Üçok'un Sabah gazetesinden İsa Tatlıcan'a verdiği söyleşiden bazı bölümler şöyle: 

Darbenin bir de askeri imamlardan oluşan çok geniş bir sivil ayağı var...

Bu çok önemli. Kayseri'de Işık evleri ile ilgili soruşturma yaparken aldığımız ifadelerin aynısını Genelkurmay Başkanı'nın Fetullahçı yaveri açıkladı. Bunların birer birer yakalanması gerekir. Bakın askerlere emir veren öğretim üyesi imam Akıncı Üssü'nde yakalandı ve serbest bırakıldı. Kaçmasına izin verildi. Bunlar büyük ihtimalle kaçırılmıştır. Yeni kurulacak istihbarat teşkilatımızın bunları birer birer saklandıkları yerden bulup çıkaracak yetenekte insanlardan oluşması gerekir.

TSK içindeki Fetullahçı örgüte geç müdahale edildiği yönünde bir eleştiri var.
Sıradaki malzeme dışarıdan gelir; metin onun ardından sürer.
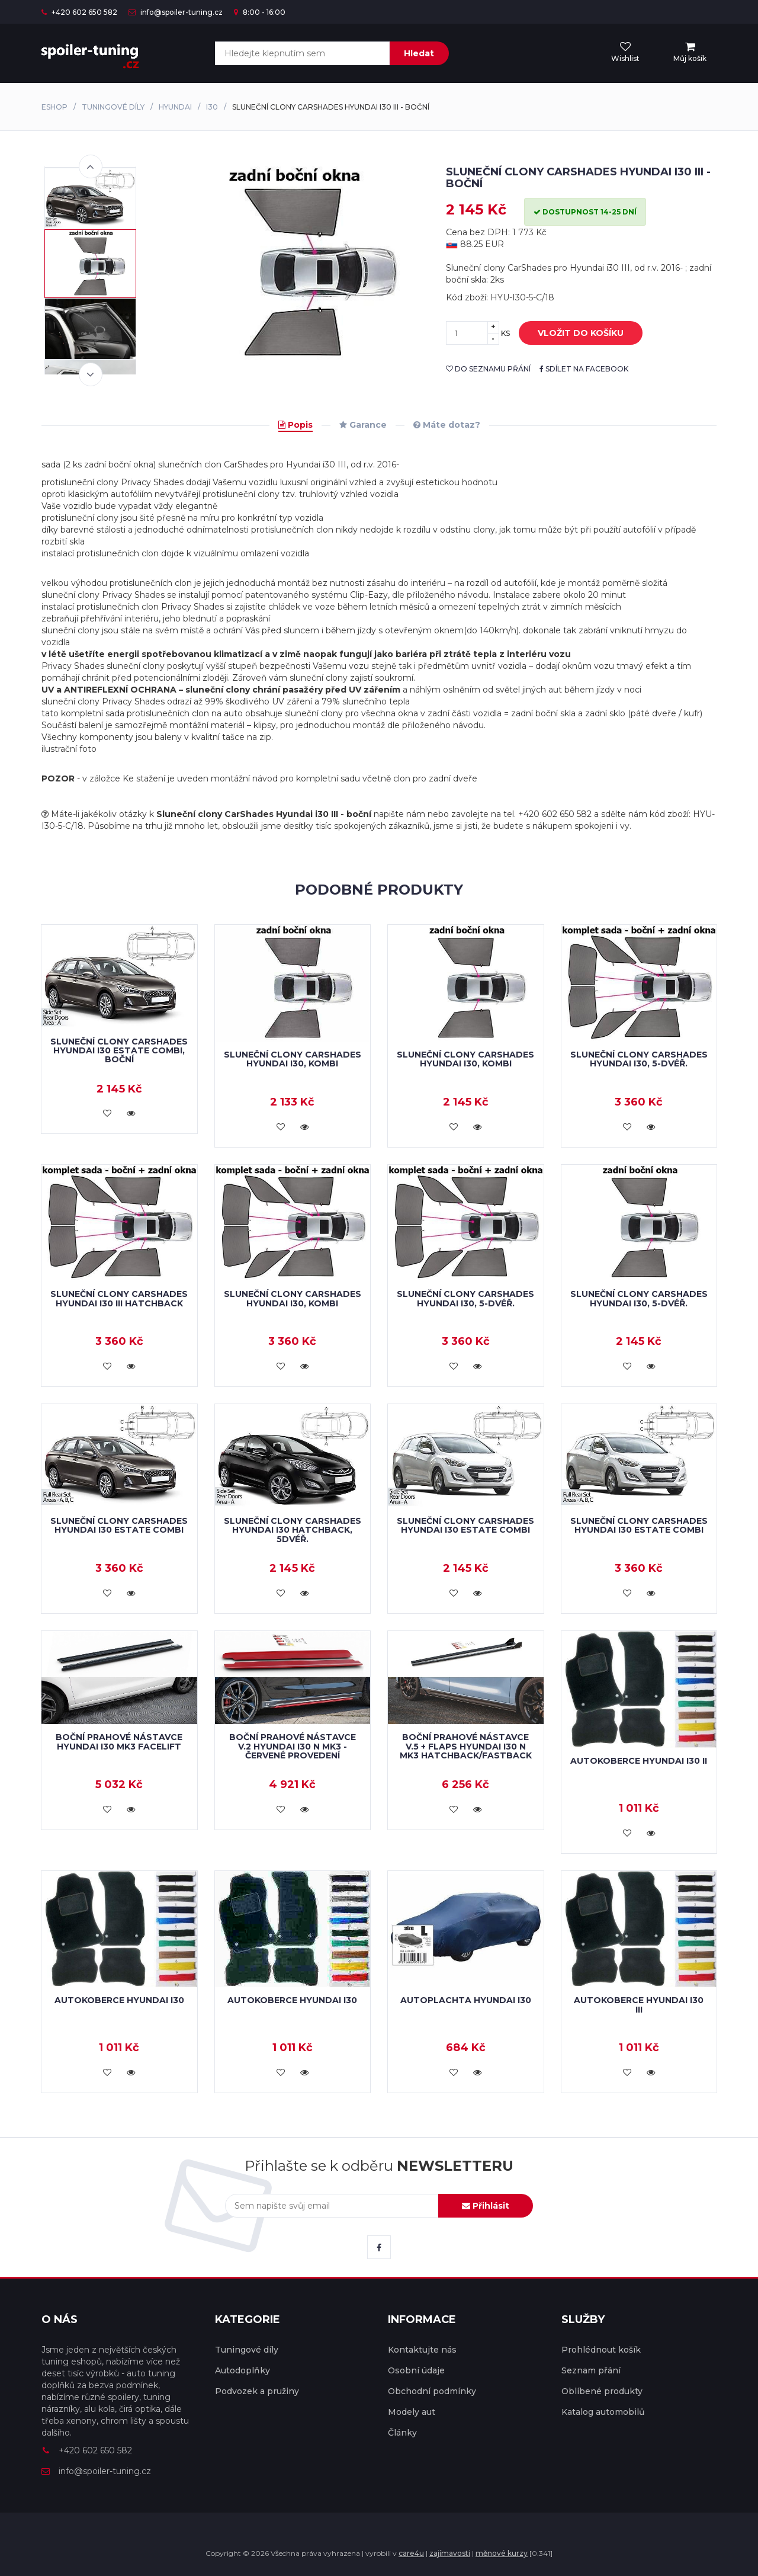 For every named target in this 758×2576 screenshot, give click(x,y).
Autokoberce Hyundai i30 (119, 2000)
Buna katılıyor musunuz?

Katılıyorum elbette. Komuta kademesi ordunun içindeki Fetullahçıların bir darbe yapabileceğini hiç düşünemiyor. Genelkurmay Başkanı "şaka mı bu?" diye soruyor. Saat 16.00'da haberleri oluyor. Bütün karargâhın teyakkuza geçmesi herkesin darbeye karşı reaksiyon göstermesi gerekirdi. Ama bir tane mesaj yazılıp olayın öğrenilmesi istenmiş. Bu mudur? Darbe böyle mi savuşturulur.

Askeri lise ve harp okullarındaki durum nedir?

Buradaki kadrolaşma inanılmaz. Burada ayıklama ile uğraşılamaz. İlk sınav sorularını 1986'da çalmışlar. 500 çocuk soruları tam yaptı. Bunların 40-50'si atıldı. Geri kalanları 'kazanırız' diye TSK'de tuttular. Geri kalanlar 1994 mezunu olarak orduya katıldı. Polis kolejlerinde yapılan uygulamanın benzerinin bu okullarda yapılması gerekir.

İkinci dalgadan bahsediliyor. Sizce tehlike geçti mi? 

Sayın Cumhurbaşkanı halkı sokakta kalmaya davet etti günlerce. Bunu neden yapıyor sizce? TSK içinde sadece 2 bin 839 tane mi Fetullahçı var? Bunun en az 10 katı daha var. Bunlar ortaya çıkarılıp adalete teslim edilmediği sürece hiçbir şeyden emin olamayız. Şu anda askeri havaalanları kullanılmıyor. Helikopterlerin aküleri söküldü. Tanklar kullanılmıyor. Şimdi Fetullahçı hain görevlendirilse bir F-16 uçağı ile Ankara'yı bombalasa nasıl bir kaos olur? Cumhurbaşkanı artık çıkmayın diyene kadar tehlike geçmiş değildir. Onun vereceği talimatı bekleyelim.